Podcast’s Essential Bites:

[2:18] EB: “[Liquid Death] is a […] canned water company. They claim that it's 100% mountain water from the Alps. They sell it in these kind of 16 ounce […] aluminum cans, as opposed to plastic water bottles, but obviously similar to the idea [of] portable water. And it's really an […] interesting […] marketing and brand presence that they've carved out. So as the name would suggest, it's kind of this very heavy metal themed brand. They sell a lot of clothes and merchandise. Their tagline is “Murder your thirst” and they've got flavored water options like mango chainsaw. […] The reason that we're talking about it today is that […] they just closed their new Series C funding round [and] raised $75 million. Overall, they've raised about $125 [million], over the past two to three years since they were founded. They've also had a lot of celebrity investors, like Tony Hawk, Wiz Khalifa.”

[7:57] EB: “I think it's fair to classify [the high amount of money going into a bottled water brand] as kind of a threat. […] Bottled water really comes in as its positioned as the safer this cleaner alternative to tap water. […] It's no secret that tap water is far from perfect. We've got issues like PFOS, and lead and other metals, not the liquid death kind of heavy metal. […] But we only know this information about the utility sector, because municipal utilities are subject to pretty stringent testing and monitoring and reporting requirements. And bottled water companies just don't have the same level of regulatory scrutiny put on them that allows them to get away with these messages of we're safer, we're cleaner, we're healthier than your municipal tap water. But bottled water also often has a lot of the same problems. And actually […] anywhere from half to two thirds of bottled water just comes from municipal sources anyway.
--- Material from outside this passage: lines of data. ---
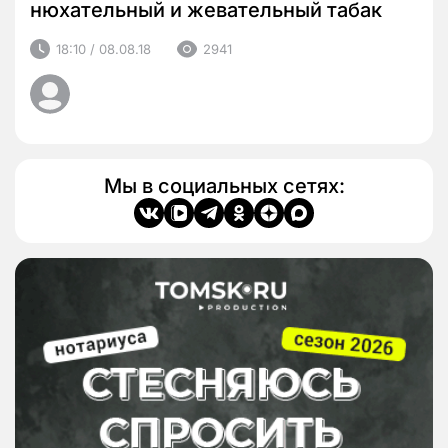
нюхательный и жевательный табак
18:10 / 08.08.18
2941
Мы в социальных сетях:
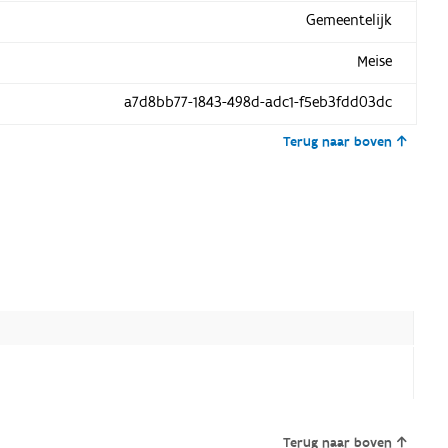
Gemeentelijk
Meise
a7d8bb77-1843-498d-adc1-f5eb3fdd03dc
Terug naar boven
Terug naar boven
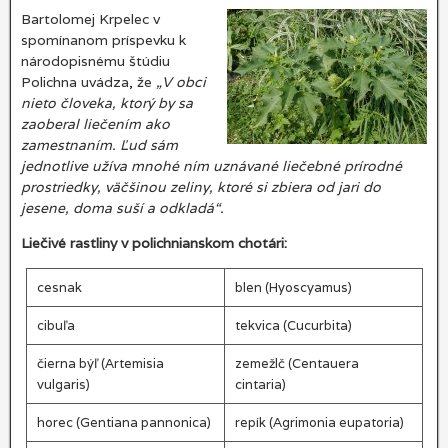
Bartolomej Krpelec v
spomínanom príspevku k
národopisnému štúdiu
Polichna uvádza, že
„V obci
nieto človeka, ktorý by sa
zaoberal liečením ako
zamestnaním. Ľud sám
jednotlive užíva mnohé ním uznávané liečebné prírodné
prostriedky, väčšinou zeliny, ktoré si zbiera od jari do
jesene, doma suší a odkladá“.
Liečivé rastliny v polichnianskom chotári:
cesnak
blen (Hyoscyamus)
cibuľa
tekvica (Cucurbita)
čierna býľ (Artemisia
zemežlč (Centauera
vulgaris)
cintaria)
horec (Gentiana pannonica)
repík (Agrimonia eupatoria)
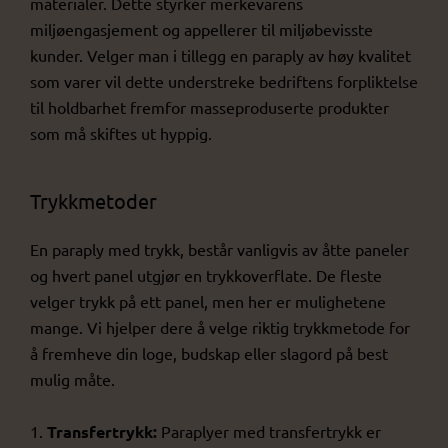
materialer. Dette styrker merkevarens
miljøengasjement og appellerer til miljøbevisste
kunder. Velger man i tillegg en paraply av høy kvalitet
som varer vil dette understreke bedriftens forpliktelse
til holdbarhet fremfor masseproduserte produkter
som må skiftes ut hyppig.
Trykkmetoder
En paraply med trykk, består vanligvis av åtte paneler
og hvert panel utgjør en trykkoverflate. De fleste
velger trykk på ett panel, men her er mulighetene
mange. Vi hjelper dere å velge riktig trykkmetode for
å fremheve din loge, budskap eller slagord på best
mulig måte.
1.
Transfertrykk:
Paraplyer med transfertrykk er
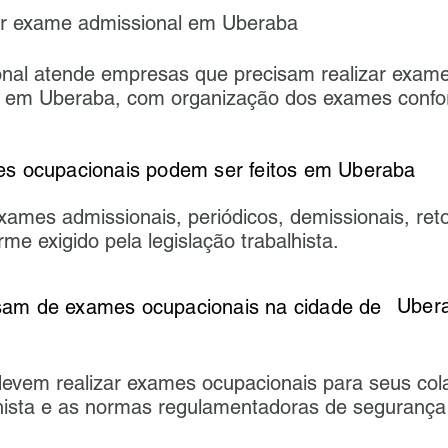
ar exame admissional em Uberaba
al atende empresas que precisam realizar exame
 em Uberaba, com organização dos exames conf
s ocupacionais podem ser feitos em Uberaba
 exames admissionais, periódicos, demissionais, re
me exigido pela legislação trabalhista.
Uber
precisam de exames ocupacion
evem realizar exames ocupacionais para seus col
lhista e as normas regulamentadoras de segurança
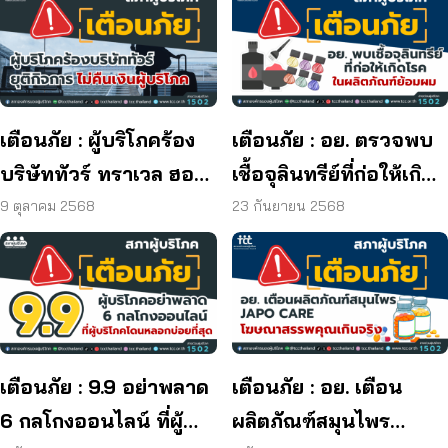
เตือนภัย : ผู้บริโภคร้อง
เตือนภัย : อย. ตรวจพบ
บริษัททัวร์ ทราเวล ฮอลิ
เชื้อจุลินทรีย์ที่ก่อให้เกิด
เดย์ ยุติกิจการ ไม่คืนเงิน
โรค และพบแบคทีเรีย
9 ตุลาคม 2568
23 กันยายน 2568
ผู้บริโภค
ยีสต์ และรา เกิน
มาตรฐานกำหนด ใน
ผลิตภัณฑ์ย้อมผม
เตือนภัย : 9.9 อย่าพลาด
เตือนภัย : อย. เตือน
6 กลโกงออนไลน์ ที่ผู้
ผลิตภัณฑ์สมุนไพร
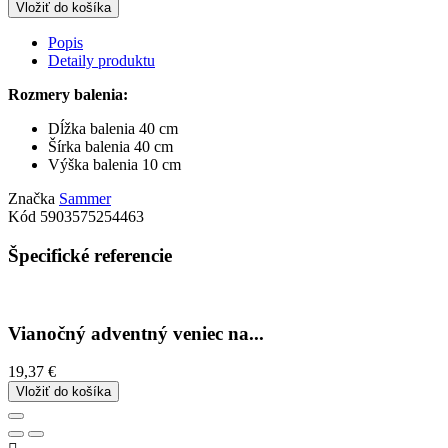
Vložiť do košíka
Popis
Detaily produktu
Rozmery balenia:
Dĺžka balenia 40 cm
Šírka balenia 40 cm
Výška balenia 10 cm
Značka
Sammer
Kód
5903575254463
Špecifické referencie
Vianočný adventný veniec na...
19,37 €
Vložiť do košíka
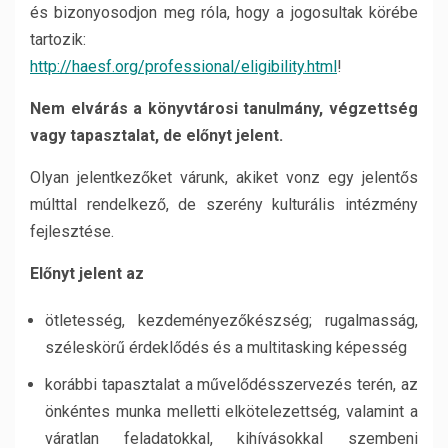
és bizonyosodjon meg róla, hogy a jogosultak körébe
tartozik:
http://haesf.org/professional/eligibility.html
!
Nem elvárás
a könyvtárosi tanulmány, végzettség
vagy tapasztalat, de előnyt jelent.
Olyan jelentkezőket várunk, akiket vonz egy jelentős
múlttal rendelkező, de szerény kulturális intézmény
fejlesztése.
Előnyt jelent az
ötletesség, kezdeményezőkészség; rugalmasság,
széleskörű érdeklődés és a multitasking képesség
korábbi tapasztalat a művelődésszervezés terén, az
önkéntes munka melletti elkötelezettség, valamint a
váratlan feladatokkal, kihívásokkal szembeni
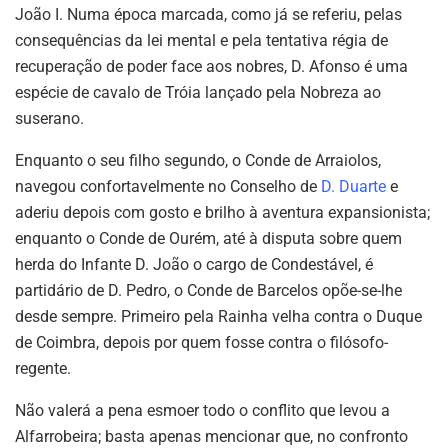
João I. Numa época marcada, como já se referiu, pelas
consequências da lei mental e pela tentativa régia de
recuperação de poder face aos nobres, D. Afonso é uma
espécie de cavalo de Tróia lançado pela Nobreza ao
suserano.
Enquanto o seu filho segundo, o Conde de Arraiolos,
navegou confortavelmente no Conselho de
D. Duarte
e
aderiu depois com gosto e brilho à aventura expansionista;
enquanto o Conde de Ourém, até à disputa sobre quem
herda do Infante D. João o cargo de Condestável, é
partidário de D. Pedro, o Conde de Barcelos opõe-se-lhe
desde sempre. Primeiro pela Rainha velha contra o Duque
de Coimbra, depois por quem fosse contra o filósofo-
regente.
Não valerá a pena esmoer todo o conflito que levou a
Alfarrobeira; basta apenas mencionar que, no confronto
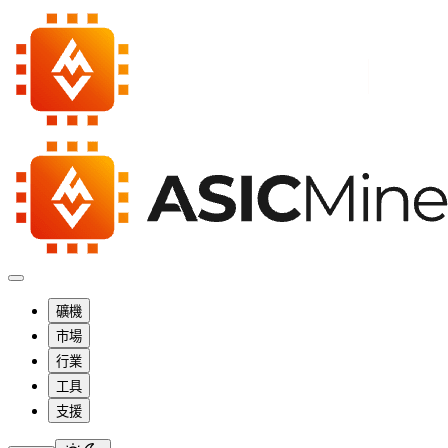
礦機
市場
行業
工具
支援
[12:02] KH: “The truth is that […] water utilities, municipal drinking water suppliers need to get better at marketing, need to get better at addressing some of those scare tactics […] about the quality. They need to probably talk more about how sophisticated and how rigorous they are regulated, and being compliant and what that means in terms of safety. And how it's a fundamental public service that at the end of the day, a lot of our taxpayers are actually financing. […] When COVID hit, we saw bottled water consumption […] jump[ing] like 20% in one quarter in the US. And a lot of that was partly people climbing their bunker and hiding away, […] but also there was some false information about could you actually have gotten COVID from drinking your tap water. […] I think some utilities did learn about that [and] put out statements […], but unfortunately, that happens in the context of […] this is not going to kill you. Whereas you have another company that's making significant profits saying we're selling liquid death.”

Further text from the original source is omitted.